What's happening with the pointed finger is that it's at such an angle that it's difficult to tell that it's a finger without seeing the whole hand. Your mind needs a context to place the object that it doesn't understand. So when your mind sees the whole hand, it understands that the object it didn't understand earlier is a finger. This happens a lot in figure drawing, so let's talk about how we can draw objects that are in extreme proportion or perspective (or both).

Click to enlarge

The easy answer is to break the figure down into three dimensional cylinders like we did earlier in this section. When your subject appears daunting, break it down into manageable pieces. So let's look at another hand where all the fingers have extreme perspective.

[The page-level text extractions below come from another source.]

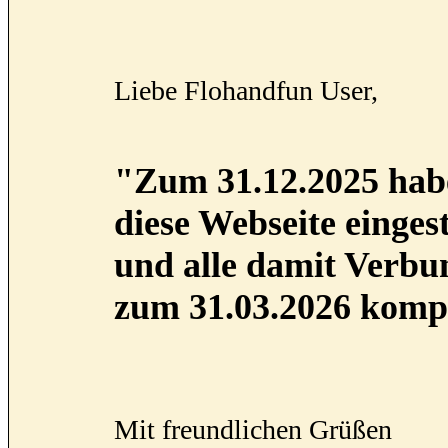
Liebe Flohandfun User,
"Zum 31.12.2025 habe
diese Webseite eingest
und alle damit Verb
zum 31.03.2026 kompl
Mit freundlichen Grüßen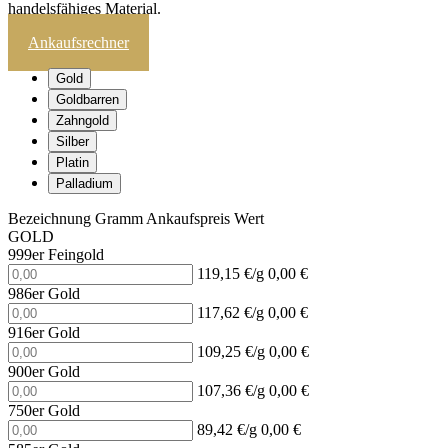
handelsfähiges Material.
Ankaufsrechner
Gold
Goldbarren
Zahngold
Silber
Platin
Palladium
Bezeichnung
Gramm
Ankaufspreis
Wert
GOLD
999er Feingold
119,15 €/g
0,00 €
986er Gold
117,62 €/g
0,00 €
916er Gold
109,25 €/g
0,00 €
900er Gold
107,36 €/g
0,00 €
750er Gold
89,42 €/g
0,00 €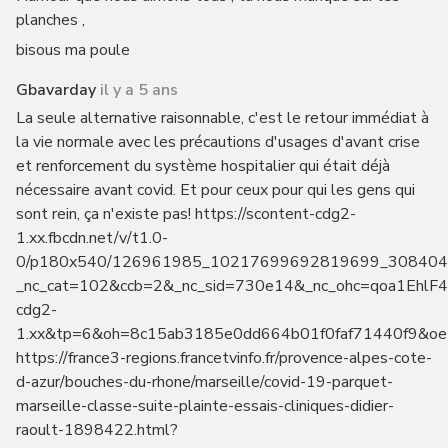
planches ,
bisous ma poule
Gbavarday
il y a 5 ans
La seule alternative raisonnable, c'est le retour immédiat à
la vie normale avec les précautions d'usages d'avant crise
et renforcement du système hospitalier qui était déjà
nécessaire avant covid. Et pour ceux pour qui les gens qui
sont rein, ça n'existe pas! https://scontent-cdg2-
1.xx.fbcdn.net/v/t1.0-
0/p180x540/126961985_10217699692819699_308404
_nc_cat=102&ccb=2&_nc_sid=730e14&_nc_ohc=qoa1EhlF
cdg2-
1.xx&tp=6&oh=8c15ab3185e0dd664b01f0faf71440f9&o
https://france3-regions.francetvinfo.fr/provence-alpes-cote-
d-azur/bouches-du-rhone/marseille/covid-19-parquet-
marseille-classe-suite-plainte-essais-cliniques-didier-
raoult-1898422.html?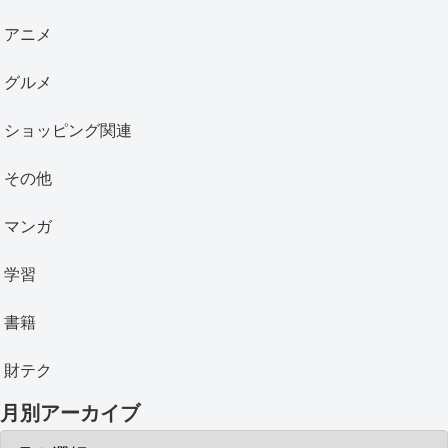
アニメ
グルメ
ショッピング関連
その他
マンガ
学習
書籍
財テク
月別アーカイブ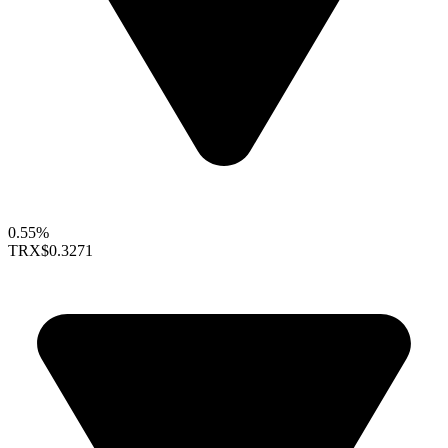
0.55%
TRX
$0.3271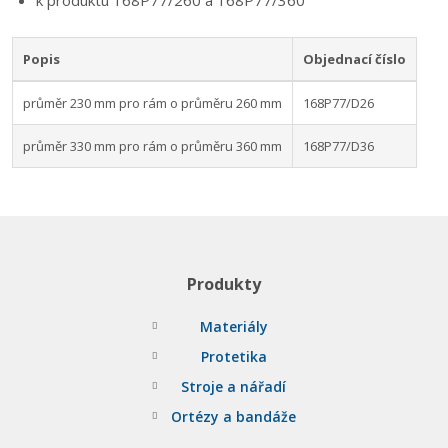
k produktu 168P77/260 a 168P77/360
Popis
Objednací číslo
průměr 230 mm pro rám o průměru 260 mm
168P77/D26
průměr 330 mm pro rám o průměru 360 mm
168P77/D36
Produkty
Materiály
Protetika
Stroje a nářadí
Ortézy a bandáže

Looking at each finger of this hand, at first look, the fingers appear to be way too short and stubby. But that's because in drawing, we're confined to the two dimensions of the paper. So in order to accomplish drawing this three dimensional hand where the fingers are pointing towards us, we need to visualize the fingers as three dimensional simple cylinders that are easy to draw in perspective. Go ahead and click on the hand and see how the drawing is broken down into cylinders.

Click to enlarge

The fingers above are coming out at you - but the idea of breaking down the figure works just as well when the body part is angling away from you, too. Look for example at the drawing of the bare back. The left upper and forearm (the whole arm) is angling away from your eye. The left forearm is also mostly obscured by the upper arm. With the right arm, the upper arm is pretty much parallel to your eye, but the right forearm is also angling away from your eye. So if you break the arms up into cylinders in your mind, you should be able to visualize how the arms are placed in space, and you should be able to draw simple cylinders to understand the layout of your drawing. Remember, since the arms are angling away from your eye, the arms and hands will appear smaller than they actually are. So it might be better if you did some measuring to get the proper size relationships of the objects to the other objects in your composition.

If you envision your figure as stacks of simple three dimensional cylinders that are angled away or towards your eye, drawing extreme proportion and perspective will become easier and more comfortable for you to draw.